SEC recommends considering cyber threats to accounting controls
The Securities and Exchange Commission released a report Tuesday warning publicly traded companies that they should consider cyber-threats when they implement internal controls.
The report stems from an investigation by the SEC’s Enforcement Division of nine unnamed companies that fell prey to cyber-criminals who stole millions of dollars from them. The investigators focused on instances where the cyber-criminals posed as company executives or vendors and used emails to fool legitimate employees, prompting them to send large sums of money to bank accounts controlled by the fraudsters. The SEC calls these cases “business email compromises,” or BECs.
“Spoofed or manipulated electronic communications are an increasingly familiar and pervasive problem, exposing individuals and companies, including public companies, particularly those that engage in transactions with foreign customers or suppliers, to significant risks and financial losses,” said the report.
In some cases, the frauds went on for months at a time and were detected only after law enforcement authorities or outside parties intervened. Each company lost at least $1 million, and one of them was duped out of over $45 million. The nine companies transferred a total of close to $100 million, and most of it couldn’t be recovered.
The SEC didn’t file charges against any of their companies or their employees, but it is encouraging public companies to beef up their internal controls over financial reporting.

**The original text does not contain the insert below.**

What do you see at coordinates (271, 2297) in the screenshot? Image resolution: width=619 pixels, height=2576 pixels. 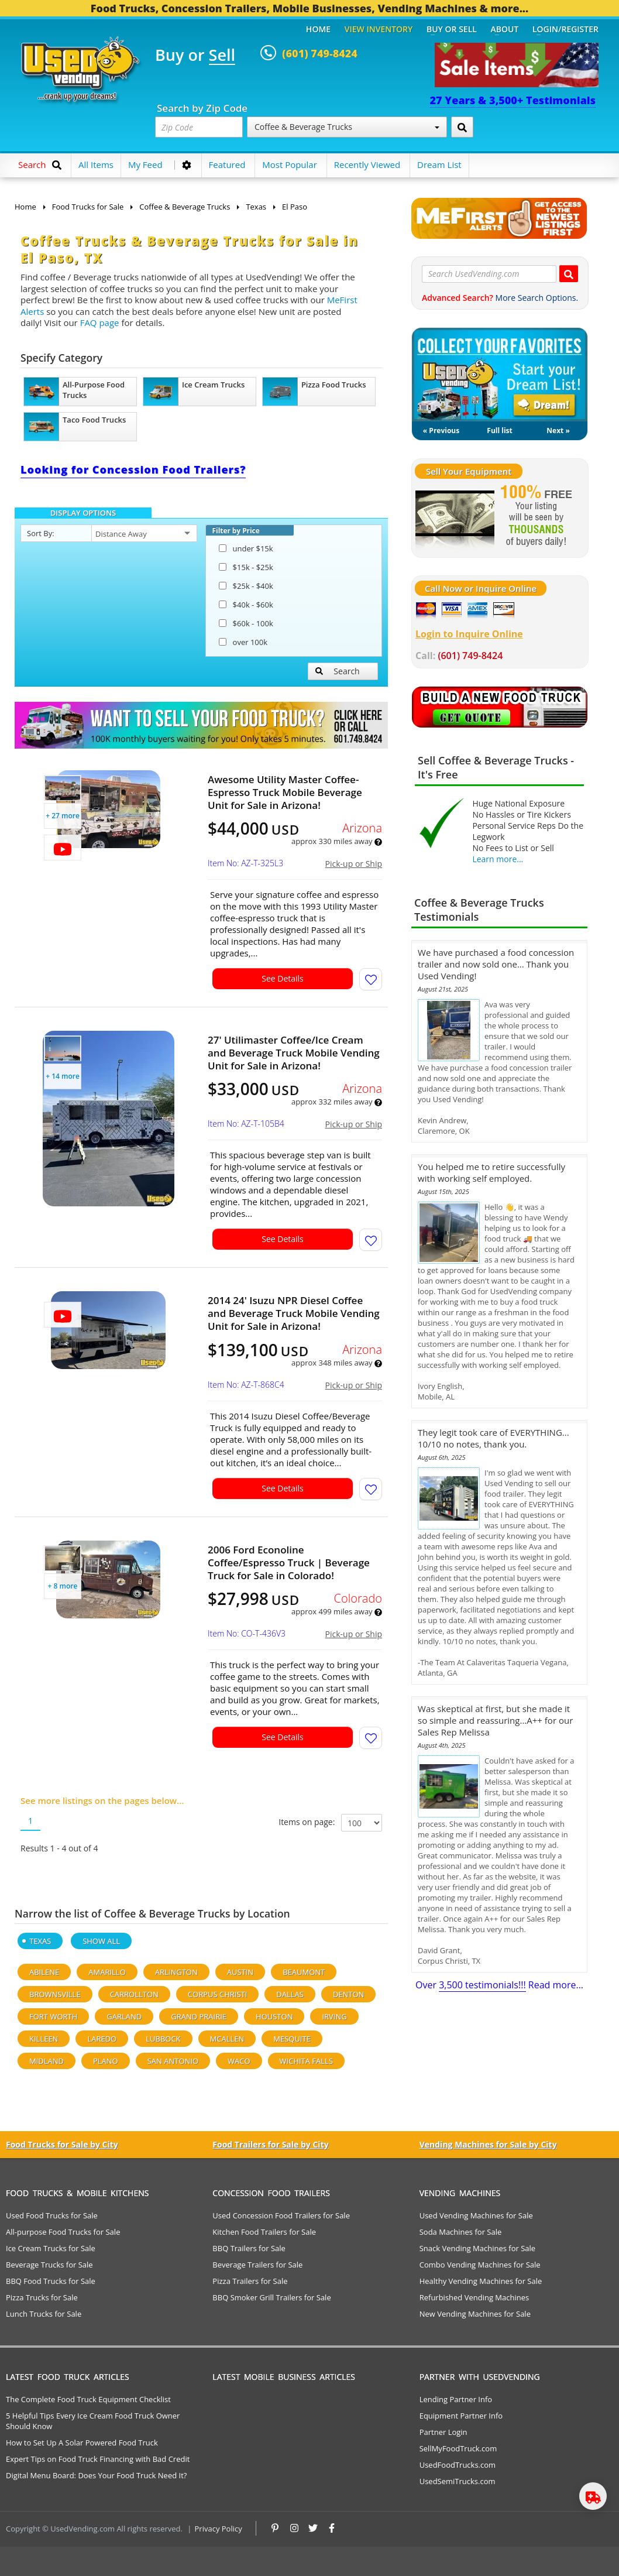 I see `BBQ Smoker Grill Trailers for Sale` at bounding box center [271, 2297].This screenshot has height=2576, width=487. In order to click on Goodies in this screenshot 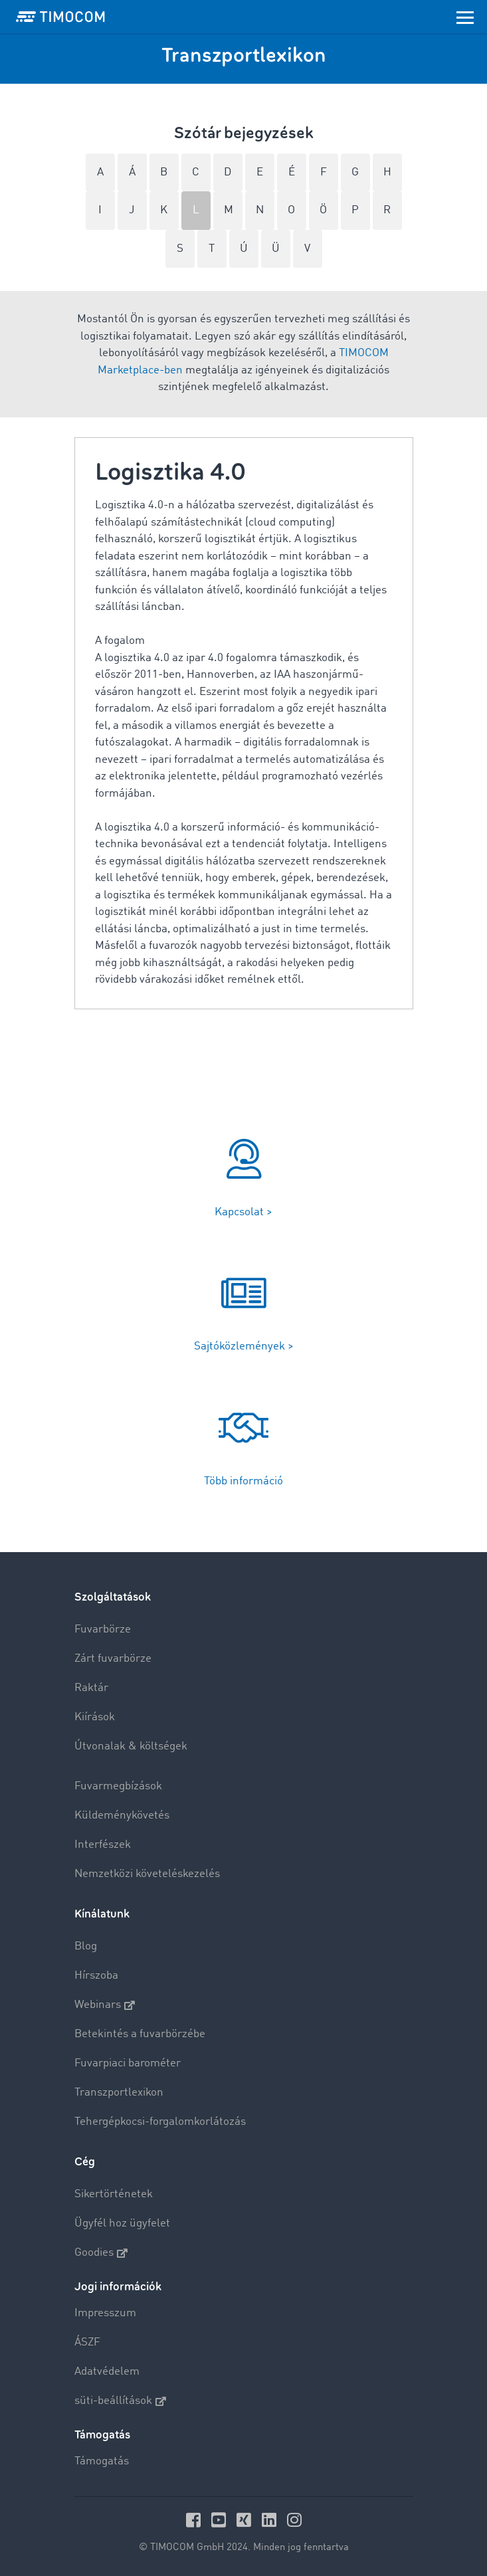, I will do `click(101, 2253)`.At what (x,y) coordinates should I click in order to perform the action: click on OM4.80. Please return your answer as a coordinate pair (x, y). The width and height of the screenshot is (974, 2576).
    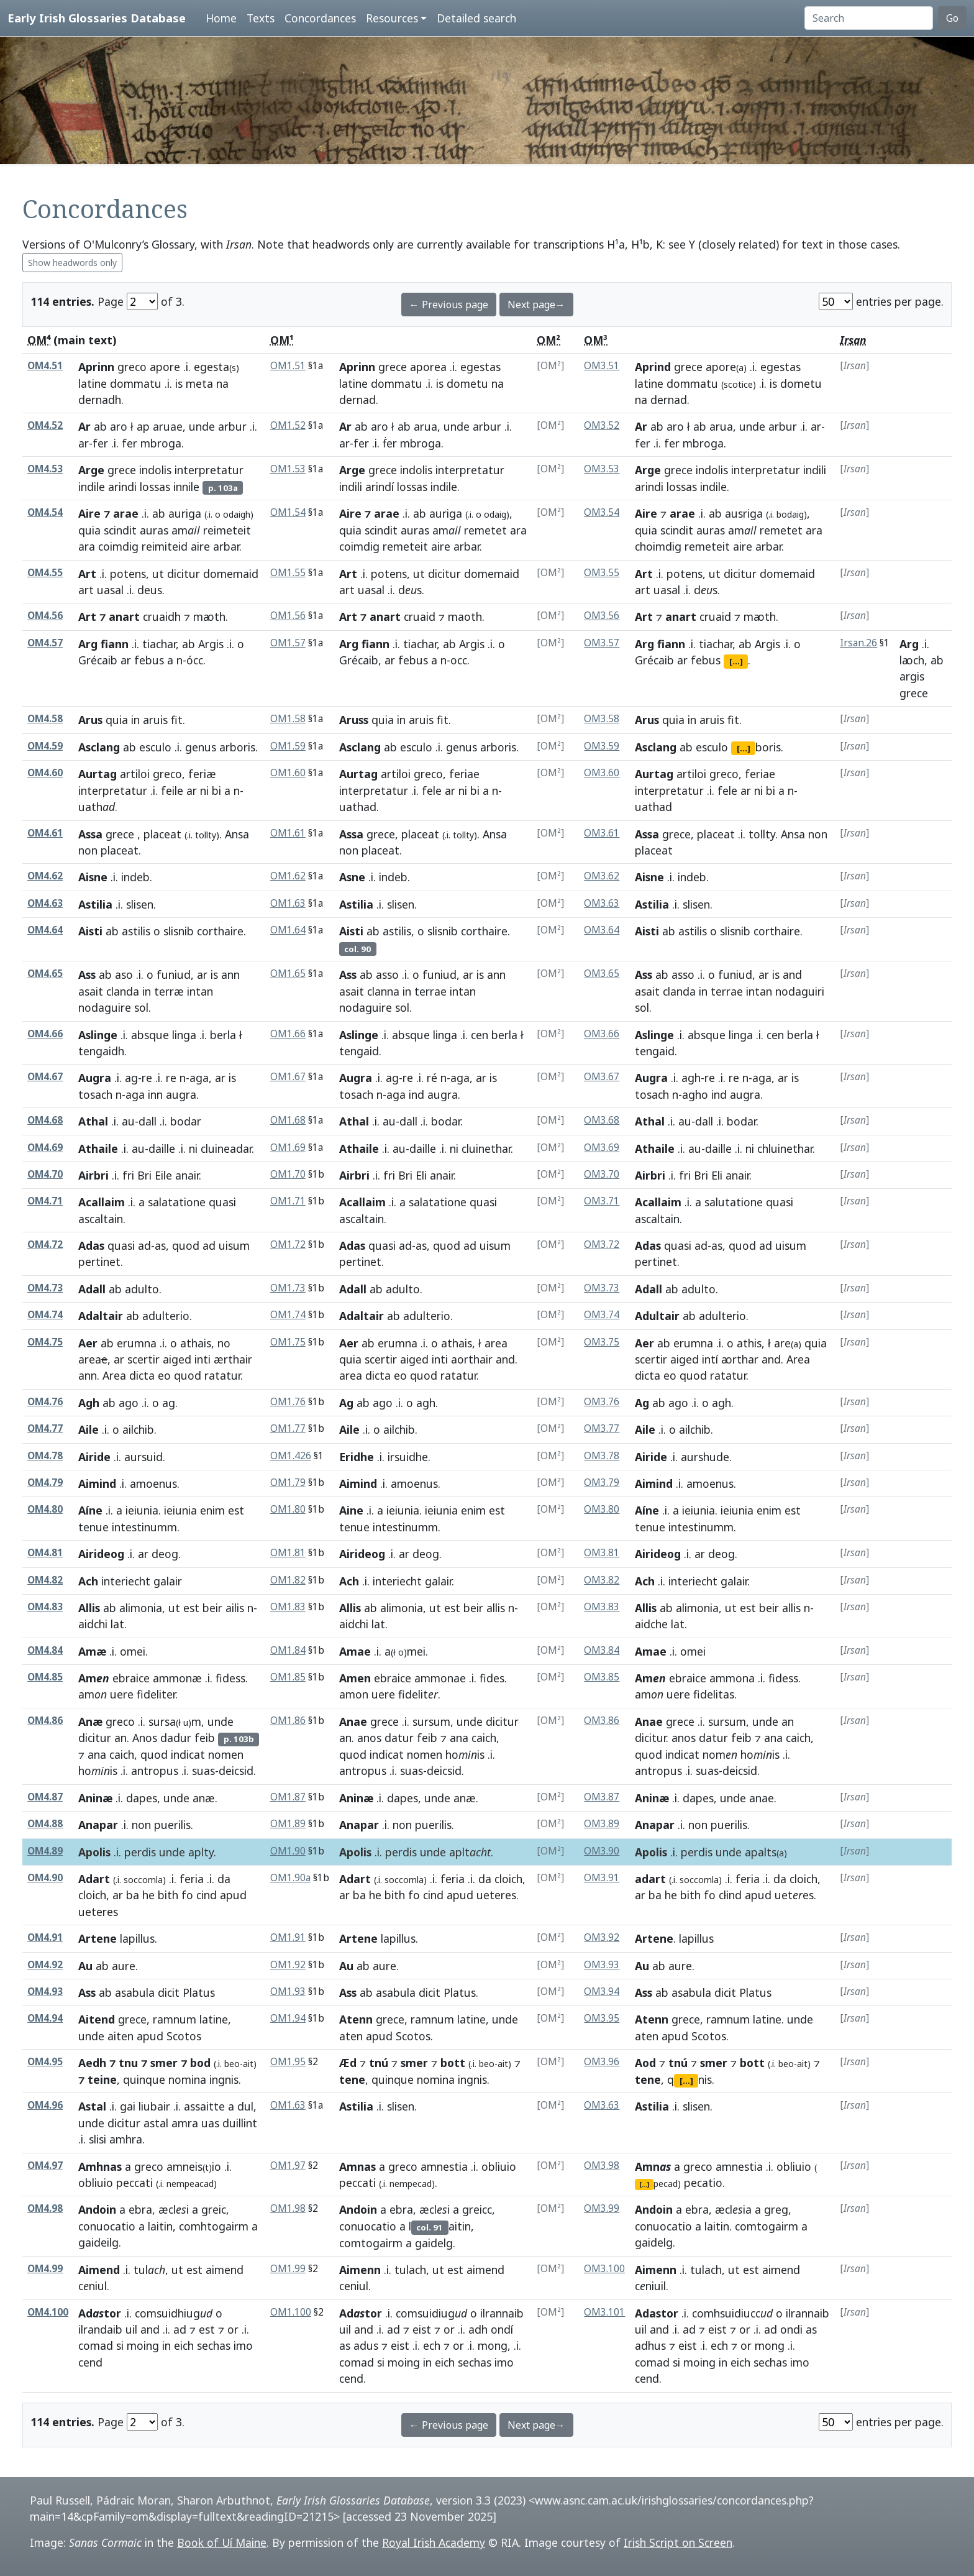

The commission noted that public issuers are subject to the internal accounting controls requirements of the Securities Exchange Act of 1934 and are required to calibrate their internal accounting controls to the current risk environment and assess and adjust policies and procedures accordingly. The Federal Bureau of Investigation has estimated that fraud involving business email compromises has cost companies over $5 billion since 2013, with another $675 million in adjusted losses in 2017, the highest amount of estimated out-of-pocket losses for any type of cybercrime in that period. The SEC issued the report in conjunction with National Cybersecurity Awareness Month.
“Cyber frauds are a pervasive, significant, and growing threat to all companies, including our public companies,” said SEC Chairman Jay Clayton in a statement. “Investors rely on our public issuers to put in place, monitor and update internal accounting controls that appropriately address these threats.”